Jerry Dunford Gets One Right

Sometimes someone gets something right.

You use history as your vehicle to blog and to spread the mistrusts about the flaggers and Southern heritage groups and history.

Absolutely. Several bloggers have been very active in sharing their understanding of history through their blogs (as well as through other venues). Their findings challenge the myths and misunderstandings about American history offered by Confederate heritage groups, including various “Flagger” groups and sole individuals. That in turn makes people mistrust what those heritage groups offer as “history.”

We always give the Dunford his due here.

In marked contrast, Connie Chastain offers the following observation:

Do you suppose Simpson and the navel-gazing academic “civil war blogging” circle will ever catch on that we don’t care what they think of us?

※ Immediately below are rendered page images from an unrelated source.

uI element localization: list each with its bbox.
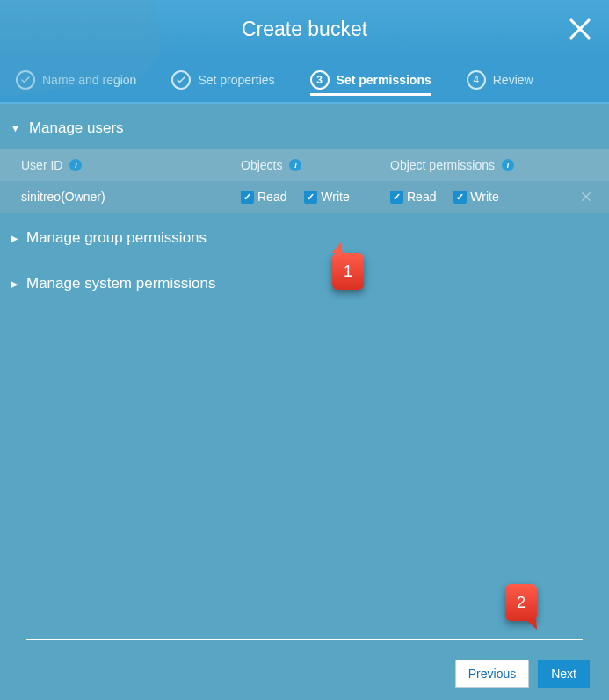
annotation-callout-2: 2	[505, 584, 537, 621]
remove-row-button[interactable]	[574, 191, 598, 203]
dialog-content: ▼ Manage users User ID i Objects i Objec…	[0, 104, 609, 647]
checkbox-objects-read[interactable]	[241, 191, 254, 204]
info-icon[interactable]: i	[289, 159, 301, 171]
column-label: Object permissions	[390, 158, 495, 172]
section-title: Manage users	[29, 119, 124, 137]
caret-right-icon: ▶	[11, 278, 18, 290]
cell-user-id: sinitreo(Owner)	[21, 190, 241, 204]
caret-right-icon: ▶	[11, 233, 18, 244]
permissions-table-header: User ID i Objects i Object permissions i	[0, 149, 609, 181]
next-button[interactable]: Next	[538, 660, 590, 688]
info-icon[interactable]: i	[69, 159, 82, 171]
column-label: User ID	[21, 158, 62, 172]
previous-button[interactable]: Previous	[455, 660, 529, 688]
section-manage-system-permissions[interactable]: ▶ Manage system permissions	[0, 259, 609, 305]
section-title: Manage group permissions	[26, 229, 207, 247]
x-icon	[580, 191, 592, 203]
close-icon	[567, 16, 593, 42]
dialog-footer: Previous Next	[455, 660, 590, 688]
annotation-callout-1: 1	[332, 253, 364, 290]
dialog-title: Create bucket	[242, 18, 367, 41]
step-review[interactable]: 4 Review	[467, 70, 533, 90]
section-title: Manage system permissions	[26, 275, 215, 292]
table-row: sinitreo(Owner) Read Write Read Write	[0, 181, 609, 213]
step-label: Set permissions	[337, 73, 431, 87]
dialog-header: Create bucket	[0, 0, 609, 58]
checkbox-label: Read	[257, 190, 286, 204]
step-label: Set properties	[198, 73, 274, 87]
step-set-permissions[interactable]: 3 Set permissions	[310, 70, 431, 96]
checkbox-objects-write[interactable]	[304, 191, 317, 204]
step-number: 4	[467, 70, 486, 90]
column-objects: Objects i	[241, 158, 390, 172]
column-user-id: User ID i	[21, 158, 241, 172]
close-button[interactable]	[567, 16, 593, 42]
checkbox-label: Write	[321, 190, 349, 204]
checkbox-label: Write	[470, 190, 498, 204]
checkbox-permissions-write[interactable]	[453, 191, 467, 204]
cell-objects: Read Write	[241, 190, 390, 204]
step-number: 3	[310, 70, 330, 90]
checkbox-permissions-read[interactable]	[390, 191, 403, 204]
step-set-properties[interactable]: Set properties	[171, 70, 274, 90]
info-icon[interactable]: i	[502, 159, 514, 171]
step-label: Review	[493, 73, 533, 87]
section-manage-group-permissions[interactable]: ▶ Manage group permissions	[0, 213, 609, 259]
column-label: Objects	[241, 158, 282, 172]
footer-divider	[26, 639, 583, 640]
section-manage-users[interactable]: ▼ Manage users	[0, 104, 609, 149]
cell-object-permissions: Read Write	[390, 190, 574, 204]
checkmark-icon	[171, 70, 191, 90]
caret-down-icon: ▼	[11, 123, 20, 134]
column-object-permissions: Object permissions i	[390, 158, 598, 172]
checkbox-label: Read	[407, 190, 436, 204]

This, of course, is why Confederate heritage apologists advocates spend so much time telling us that they don’t care what their critics say. You can find Chastain’s comment buried in one of a series of posts that show just how much she doesn’t care. 🙂

Rest assured that the West Florida Flagger Gulf Coast Flaggers WTF West Florida Flaggers (sic) will provide so much entertainment in 2015 that I am now considering how to confine my commentary about the continuing exploits of the Pensacola Pariah within reasonable bounds. After all, there is real work to be done.

So Slavery Wasn’t So Bad?

We’ve all heard it before from defenders of Confederate heritage: slavery wasn’t so bad. Of course, the people who say this are overwhelmingly white people, including descendants of slaveholders (hello, Connie Chastain!).

Some people have also decided that anything Charles Barkley says is worth listening to. We in the Phoenix area know differently. Barkley was a talented, personable basketball player who reminded us that he was not a role model, and with good reason. However, Barkley has decided that because he can comment on NBA games, he can use that forum to comment on everything else under the sun, and to do so in a way that fascinates some people and sparks more than its share of eye-rolling and head-shaking responses.

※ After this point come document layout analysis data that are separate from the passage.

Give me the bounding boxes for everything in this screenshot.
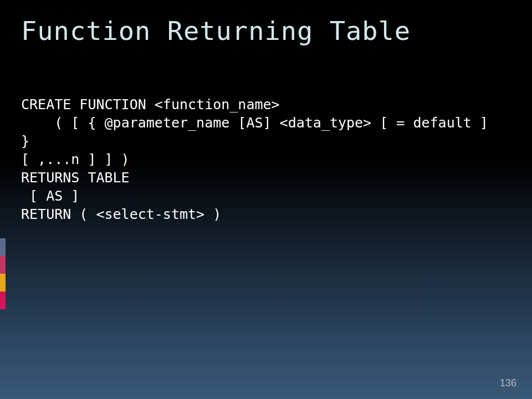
code-line: ( [ { @parameter_name [AS] <data_type> [… (21, 115, 497, 149)
accent-block (0, 238, 6, 256)
slide-title: Function Returning Table (0, 0, 532, 46)
code-line: CREATE FUNCTION <function_name> (21, 96, 280, 112)
accent-block (0, 274, 6, 291)
accent-block (0, 256, 6, 274)
accent-strip (0, 238, 6, 309)
slide: Function Returning Table CREATE FUNCTION… (0, 0, 532, 399)
code-line: RETURNS TABLE (21, 170, 130, 186)
code-block: CREATE FUNCTION <function_name> ( [ { @p… (0, 46, 532, 223)
code-line: [ AS ] (21, 188, 79, 204)
page-number: 136 (500, 377, 516, 389)
code-line: [ ,...n ] ] ) (21, 151, 130, 167)
accent-block (0, 291, 6, 309)
code-line: RETURN ( <select-stmt> ) (21, 206, 221, 222)
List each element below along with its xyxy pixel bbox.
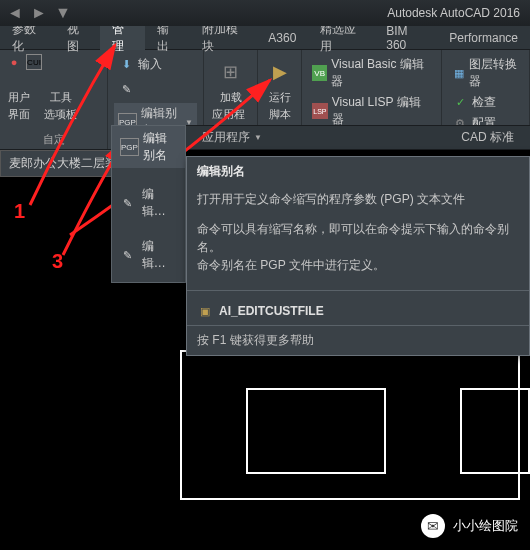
panel-label: 自定 xyxy=(6,130,101,147)
tab-bim360[interactable]: BIM 360 xyxy=(374,26,437,50)
check-icon: ✓ xyxy=(452,95,468,111)
tooltip-help: 按 F1 键获得更多帮助 xyxy=(187,325,529,355)
tab-performance[interactable]: Performance xyxy=(437,26,530,50)
tool-palettes-button[interactable]: 工具 选项板 xyxy=(42,88,79,124)
edit-icon: ✎ xyxy=(118,81,134,97)
menu-item-edit[interactable]: ✎ 编辑… xyxy=(112,182,185,224)
script-icon: ▶ xyxy=(264,56,296,88)
layer-icon: ▦ xyxy=(452,65,465,81)
qat-dropdown[interactable]: ▼ xyxy=(52,3,74,23)
edit-icon: ✎ xyxy=(120,195,136,211)
titlebar: ◄ ► ▼ Autodesk AutoCAD 2016 xyxy=(0,0,530,26)
subtab-cad-std[interactable]: CAD 标准 xyxy=(445,129,530,146)
layer-translator-button[interactable]: ▦ 图层转换器 xyxy=(448,54,523,92)
tab-addons[interactable]: 附加模块 xyxy=(190,26,256,50)
tab-a360[interactable]: A360 xyxy=(256,26,308,50)
quick-access-toolbar: ◄ ► ▼ xyxy=(0,3,74,23)
app-title: Autodesk AutoCAD 2016 xyxy=(387,6,520,20)
tooltip-body: 打开用于定义命令缩写的程序参数 (PGP) 文本文件 命令可以具有缩写名称，即可… xyxy=(187,186,529,284)
tooltip: 编辑别名 打开用于定义命令缩写的程序参数 (PGP) 文本文件 命令可以具有缩写… xyxy=(186,156,530,356)
load-icon: ⊞ xyxy=(215,56,247,88)
chevron-down-icon: ▼ xyxy=(254,133,262,142)
subtab-apps[interactable]: 应用程序 ▼ xyxy=(186,129,278,146)
panel-subtabs: 应用程序 ▼ CAD 标准 xyxy=(186,125,530,149)
annotation-1: 1 xyxy=(14,200,25,223)
drawing-rect xyxy=(460,388,530,474)
import-button[interactable]: ⬇ 输入 xyxy=(114,54,197,75)
edit-icon: ✎ xyxy=(120,247,136,263)
record-icon[interactable]: ● xyxy=(6,54,22,70)
menu-header: PGP 编辑别名 xyxy=(112,126,185,168)
drawing-rect xyxy=(246,388,386,474)
lisp-icon: LSP xyxy=(312,103,328,119)
annotation-3: 3 xyxy=(52,250,63,273)
tooltip-title: 编辑别名 xyxy=(187,157,529,186)
menu-item-edit[interactable]: ✎ 编辑… xyxy=(112,234,185,276)
command-icon: ▣ xyxy=(197,303,213,319)
qat-item[interactable]: ► xyxy=(28,3,50,23)
import-icon: ⬇ xyxy=(118,57,134,73)
tab-featured[interactable]: 精选应用 xyxy=(308,26,374,50)
watermark: ✉ 小小绘图院 xyxy=(421,514,518,538)
tab-parametric[interactable]: 参数化 xyxy=(0,26,55,50)
vb-editor-button[interactable]: VB Visual Basic 编辑器 xyxy=(308,54,435,92)
cui-icon[interactable]: CUI xyxy=(26,54,42,70)
edit-button[interactable]: ✎ xyxy=(114,79,197,99)
tab-view[interactable]: 视图 xyxy=(55,26,100,50)
document-tab[interactable]: 麦郎办公大楼二层装 xyxy=(0,150,126,177)
ribbon-tabs: 参数化 视图 管理 输出 附加模块 A360 精选应用 BIM 360 Perf… xyxy=(0,26,530,50)
check-button[interactable]: ✓ 检查 xyxy=(448,92,523,113)
user-interface-button[interactable]: 用户 界面 xyxy=(6,88,32,124)
wechat-icon: ✉ xyxy=(421,514,445,538)
panel-customize: ● CUI 用户 界面 工具 选项板 自定 xyxy=(0,50,108,149)
pgp-icon: PGP xyxy=(120,138,139,156)
edit-alias-dropdown: PGP 编辑别名 ✎ 编辑… ✎ 编辑… xyxy=(111,125,186,283)
run-script-button[interactable]: ▶ 运行 脚本 xyxy=(264,54,295,124)
tooltip-command: ▣ AI_EDITCUSTFILE xyxy=(187,297,529,325)
tab-output[interactable]: 输出 xyxy=(145,26,190,50)
qat-item[interactable]: ◄ xyxy=(4,3,26,23)
tab-manage[interactable]: 管理 xyxy=(100,26,145,50)
vb-icon: VB xyxy=(312,65,327,81)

So when the Round Mound of Rebound decided to agree with Confederate heritage apologists advocates that slavery might not have been as bad as some people claim, State Senator Hank Sanders of Alabama (D-Selma) had to disagree. The letter’s a welcome reminder of what slavery was all about.

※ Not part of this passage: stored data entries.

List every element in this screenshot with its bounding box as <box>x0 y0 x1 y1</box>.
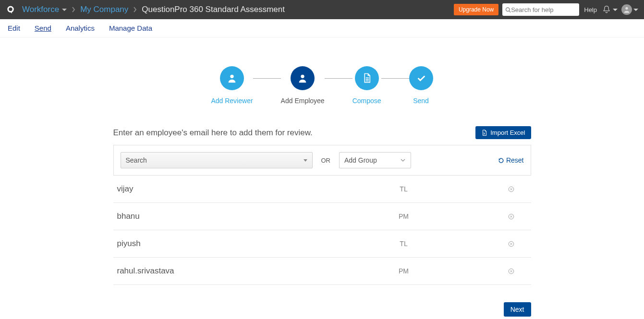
svg-point-0 <box>506 8 510 11</box>
close-circle-icon <box>508 213 514 220</box>
caret-down-icon <box>633 9 638 11</box>
help-search-input[interactable] <box>511 6 576 13</box>
tab-nav: Edit Send Analytics Manage Data <box>0 19 644 37</box>
step-add-reviewer[interactable]: Add Reviewer <box>211 66 253 105</box>
employee-name: rahul.srivastava <box>117 266 300 276</box>
chevron-down-icon <box>400 157 406 163</box>
step-label: Add Employee <box>281 97 325 105</box>
instruction-row: Enter an employee's email here to add th… <box>113 126 531 139</box>
employee-role: TL <box>300 240 508 248</box>
notifications-button[interactable] <box>602 5 618 14</box>
employee-row: vijayTL <box>113 176 531 203</box>
step-send[interactable]: Send <box>409 66 433 105</box>
wizard-steps: Add Reviewer Add Employee Compose Send <box>113 66 531 105</box>
check-icon <box>409 66 433 90</box>
svg-point-2 <box>625 7 628 10</box>
breadcrumb-company[interactable]: My Company <box>77 5 131 14</box>
svg-point-4 <box>301 75 304 78</box>
step-connector <box>325 78 352 79</box>
upgrade-button[interactable]: Upgrade Now <box>454 4 498 15</box>
file-excel-icon <box>481 130 487 136</box>
main-content: Add Reviewer Add Employee Compose Send E… <box>113 66 531 285</box>
add-group-dropdown[interactable]: Add Group <box>339 152 411 168</box>
filter-panel: Search OR Add Group Reset <box>113 145 531 176</box>
employee-role: PM <box>300 213 508 220</box>
remove-employee-button[interactable] <box>508 241 527 247</box>
employee-name: bhanu <box>117 212 300 221</box>
document-icon <box>355 66 379 90</box>
close-circle-icon <box>508 268 514 274</box>
chevron-right-icon <box>131 7 139 12</box>
help-link[interactable]: Help <box>583 6 598 13</box>
header-right: Upgrade Now Help <box>454 3 638 16</box>
step-connector <box>253 78 281 79</box>
user-icon <box>291 66 315 90</box>
tab-send[interactable]: Send <box>35 24 51 32</box>
caret-down-icon <box>613 9 618 11</box>
search-dropdown[interactable]: Search <box>121 152 313 168</box>
step-compose[interactable]: Compose <box>352 66 381 105</box>
step-label: Send <box>413 97 429 105</box>
close-circle-icon <box>508 241 514 247</box>
employee-role: PM <box>300 267 508 275</box>
svg-line-1 <box>509 11 510 12</box>
tab-edit[interactable]: Edit <box>8 24 20 32</box>
employee-row: rahul.srivastavaPM <box>113 258 531 285</box>
step-connector <box>381 78 409 79</box>
search-icon <box>505 7 511 13</box>
breadcrumb-current: QuestionPro 360 Standard Assessment <box>139 5 288 14</box>
caret-down-icon <box>62 9 67 11</box>
undo-icon <box>498 157 504 164</box>
svg-point-3 <box>230 75 233 78</box>
brand-logo-icon <box>6 5 15 14</box>
search-dropdown-label: Search <box>126 156 147 164</box>
product-switcher[interactable]: Workforce <box>19 5 70 14</box>
help-search[interactable] <box>502 3 579 16</box>
reset-label: Reset <box>506 156 524 164</box>
import-excel-label: Import Excel <box>490 129 525 136</box>
employee-role: TL <box>300 185 508 193</box>
instruction-text: Enter an employee's email here to add th… <box>113 128 313 138</box>
user-icon <box>220 66 244 90</box>
employee-row: piyushTL <box>113 230 531 258</box>
bell-icon <box>602 5 611 14</box>
chevron-right-icon <box>70 7 77 12</box>
employee-name: piyush <box>117 239 300 248</box>
step-add-employee[interactable]: Add Employee <box>281 66 325 105</box>
triangle-down-icon <box>304 159 307 162</box>
avatar-icon <box>621 4 632 15</box>
remove-employee-button[interactable] <box>508 268 527 274</box>
step-label: Add Reviewer <box>211 97 253 105</box>
employee-row: bhanuPM <box>113 203 531 230</box>
remove-employee-button[interactable] <box>508 213 527 220</box>
step-label: Compose <box>352 97 381 105</box>
employee-list: vijayTLbhanuPMpiyushTLrahul.srivastavaPM <box>113 176 531 285</box>
add-group-label: Add Group <box>344 156 377 164</box>
remove-employee-button[interactable] <box>508 186 527 192</box>
tab-manage-data[interactable]: Manage Data <box>109 24 152 32</box>
account-menu[interactable] <box>621 4 638 15</box>
tab-analytics[interactable]: Analytics <box>66 24 95 32</box>
employee-name: vijay <box>117 184 300 194</box>
reset-button[interactable]: Reset <box>498 156 524 164</box>
global-header: Workforce My Company QuestionPro 360 Sta… <box>0 0 644 19</box>
close-circle-icon <box>508 186 514 192</box>
import-excel-button[interactable]: Import Excel <box>475 126 531 139</box>
next-button[interactable]: Next <box>504 302 531 317</box>
or-label: OR <box>321 157 331 164</box>
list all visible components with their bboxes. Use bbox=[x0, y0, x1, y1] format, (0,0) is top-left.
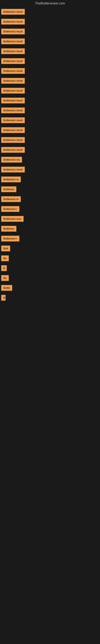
bottleneck-result-badge[interactable]: Bottleneck result bbox=[1, 167, 25, 172]
list-item: Bottleneck result bbox=[0, 164, 100, 174]
list-item: Bottleneck r bbox=[0, 204, 100, 214]
bottleneck-result-badge[interactable]: Bottleneck resu bbox=[1, 216, 24, 222]
bottleneck-result-badge[interactable]: Bottleneck result bbox=[1, 147, 25, 153]
list-item: Bottleneck result bbox=[0, 125, 100, 135]
bottleneck-result-badge[interactable]: B bbox=[1, 265, 7, 271]
list-item: Bottleneck r bbox=[0, 234, 100, 244]
bottleneck-result-badge[interactable]: Bottle bbox=[1, 285, 12, 291]
list-item: Bottleneck result bbox=[0, 56, 100, 66]
bottleneck-result-badge[interactable]: Bottlenec bbox=[1, 226, 16, 232]
list-item: Bottlenec bbox=[0, 184, 100, 194]
bottleneck-result-badge[interactable]: Bottleneck result bbox=[1, 88, 25, 94]
bottleneck-result-badge[interactable]: Bottleneck result bbox=[1, 98, 25, 104]
list-item: Bottleneck re bbox=[0, 194, 100, 204]
list-item: Bott bbox=[0, 244, 100, 253]
bottleneck-result-badge[interactable]: Bottleneck result bbox=[1, 68, 25, 74]
list-item: Bottleneck re bbox=[0, 174, 100, 184]
bottleneck-result-badge[interactable]: Bo bbox=[1, 275, 9, 281]
bottleneck-result-badge[interactable]: Bottleneck result bbox=[1, 48, 25, 54]
list-item: Bottleneck result bbox=[0, 26, 100, 36]
list-item: Bottleneck result bbox=[0, 145, 100, 155]
list-item: Bottleneck result bbox=[0, 66, 100, 76]
list-item: Bottleneck result bbox=[0, 7, 100, 17]
list-item: Bottle bbox=[0, 283, 100, 293]
bottleneck-result-badge[interactable]: Bottleneck result bbox=[1, 58, 25, 64]
bottleneck-result-badge[interactable]: Bottleneck result bbox=[1, 108, 25, 113]
list-item: Bottleneck result bbox=[0, 46, 100, 56]
list-item: Bo bbox=[0, 273, 100, 283]
list-item: Bottleneck result bbox=[0, 135, 100, 145]
list-item: B bbox=[0, 263, 100, 273]
bottleneck-result-badge[interactable]: Bottleneck result bbox=[1, 117, 25, 123]
bottleneck-result-badge[interactable]: Bottlenec bbox=[1, 186, 16, 192]
bottleneck-result-badge[interactable]: Bottleneck result bbox=[1, 78, 25, 84]
list-item: Bottleneck result bbox=[0, 96, 100, 106]
list-item: Bottleneck result bbox=[0, 17, 100, 26]
bottleneck-result-badge[interactable]: Bo bbox=[1, 256, 9, 261]
bottleneck-result-badge[interactable]: Bottleneck r bbox=[1, 236, 19, 242]
page-title: TheBottlenecker.com bbox=[0, 0, 100, 7]
bottleneck-result-badge[interactable]: Bottleneck re bbox=[1, 196, 21, 202]
bottleneck-result-badge[interactable]: Bottleneck result bbox=[1, 127, 25, 133]
list-item: Bo bbox=[0, 253, 100, 263]
list-item: B bbox=[0, 293, 100, 303]
bottleneck-result-badge[interactable]: Bottleneck result bbox=[1, 137, 25, 143]
bottleneck-result-badge[interactable]: Bottleneck result bbox=[1, 19, 25, 24]
list-item: Bottleneck result bbox=[0, 76, 100, 86]
bottleneck-result-badge[interactable]: Bottleneck result bbox=[1, 9, 25, 15]
list-item: Bottleneck res bbox=[0, 155, 100, 164]
bottleneck-result-badge[interactable]: B bbox=[1, 295, 6, 301]
bottleneck-result-badge[interactable]: Bottleneck res bbox=[1, 157, 22, 162]
bottleneck-result-badge[interactable]: Bottleneck result bbox=[1, 38, 25, 44]
bottleneck-result-badge[interactable]: Bottleneck r bbox=[1, 206, 19, 212]
bottleneck-result-badge[interactable]: Bott bbox=[1, 246, 10, 251]
bottleneck-result-badge[interactable]: Bottleneck result bbox=[1, 28, 25, 34]
list-item: Bottlenec bbox=[0, 224, 100, 234]
list-item: Bottleneck result bbox=[0, 36, 100, 46]
list-item: Bottleneck result bbox=[0, 106, 100, 115]
bottleneck-result-badge[interactable]: Bottleneck re bbox=[1, 176, 21, 182]
list-item: Bottleneck result bbox=[0, 86, 100, 96]
list-item: Bottleneck resu bbox=[0, 214, 100, 224]
list-item: Bottleneck result bbox=[0, 115, 100, 125]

And some of the comments attached to that story remind us that ignorance honed into a belief system is an astonishing thing.

Notable Moments in Confederate Heritage 2014: Part Six

Having arrived at the final two notable moments in Confederate heritage, we bring you this year’s runner-up:

Number Two: The University of Mississippi Wakes Up

In some ways it’s no surprise that the University of Mississippi’s behind the times when it comes to Confederate heritage. After all, it took its namesake state until 1995 to ratify the Thirteenth Amendment ending slavery … and eighteen more years to forward the notice of that action to Washington. This February the statue commemorating the entry of James Meredith into the university was vandalized. Confederate heritage advocates (including Carl “Hey Arnold!” Roden and Connie “All Alone on the Sidewalk” Chastain) donned their tin foil hats and declared that it was all a Yankee plot, a false flag operation. As usual, they were wrong: university authorities concluded that several sweet southern boys had been at the bottom of the incident (the heritage folks overlooked this, as is their wont: the truth hurts). In fact, in a model of poor timing, the Mid-South Flaggers quickly publicized their interest in flagging the sesquicentennial of the battle of Fort Pillow, where Confederate soldiers under the command of Nathan Bedford Forrest slaughtered surrendering African American soldiers on April 12, 1864, committing a war crime that heritage advocates have been in denial about ever since (just as they are in denial about Forrest’s connection to the Ku Klux Klan).

University officials saw things differently. Realizing that they had a problem on their hands, they reassessed the university’s celebration of Confederate heritage, something the university had already in years past attempted to mute. Their proposals, however modest, led to another outbreak of protests by the usual suspects … including none other than H. K. Edgerton, who did not enjoy in 2014 the visibility that was once his. Thus, it came as something of a surprise when members of the Mid-South Flaggers figured out that there were white supremacist nationalists in their midst (something that their fellow flaggers, the Virginia Flaggers, always deny, despite clear evidence to the contrary provided by their photographer and others). They did not embrace the association (again unlike the Virginia Flaggers) and they were not blind to it (unlike Ben Jones and the SCV). In highlighting this reaction on this blog I appear to have struck a nerve. That action should not obscure the Mid-South Flaggers’ rather distasteful behavior in other matters connected with university officials.

We’ve now reached the end of the year, and it looks as if the protests have been ineffective to date. An effort to get a series of propositions on the Mississippi ballot have done little but to make residents of other states with their own Confederate heritage problems say “thank God for Mississippi.” One suspects, however, that efforts to end the use of “Ole Miss” may not fare quite as well. Change may be slow, but it’s happened before.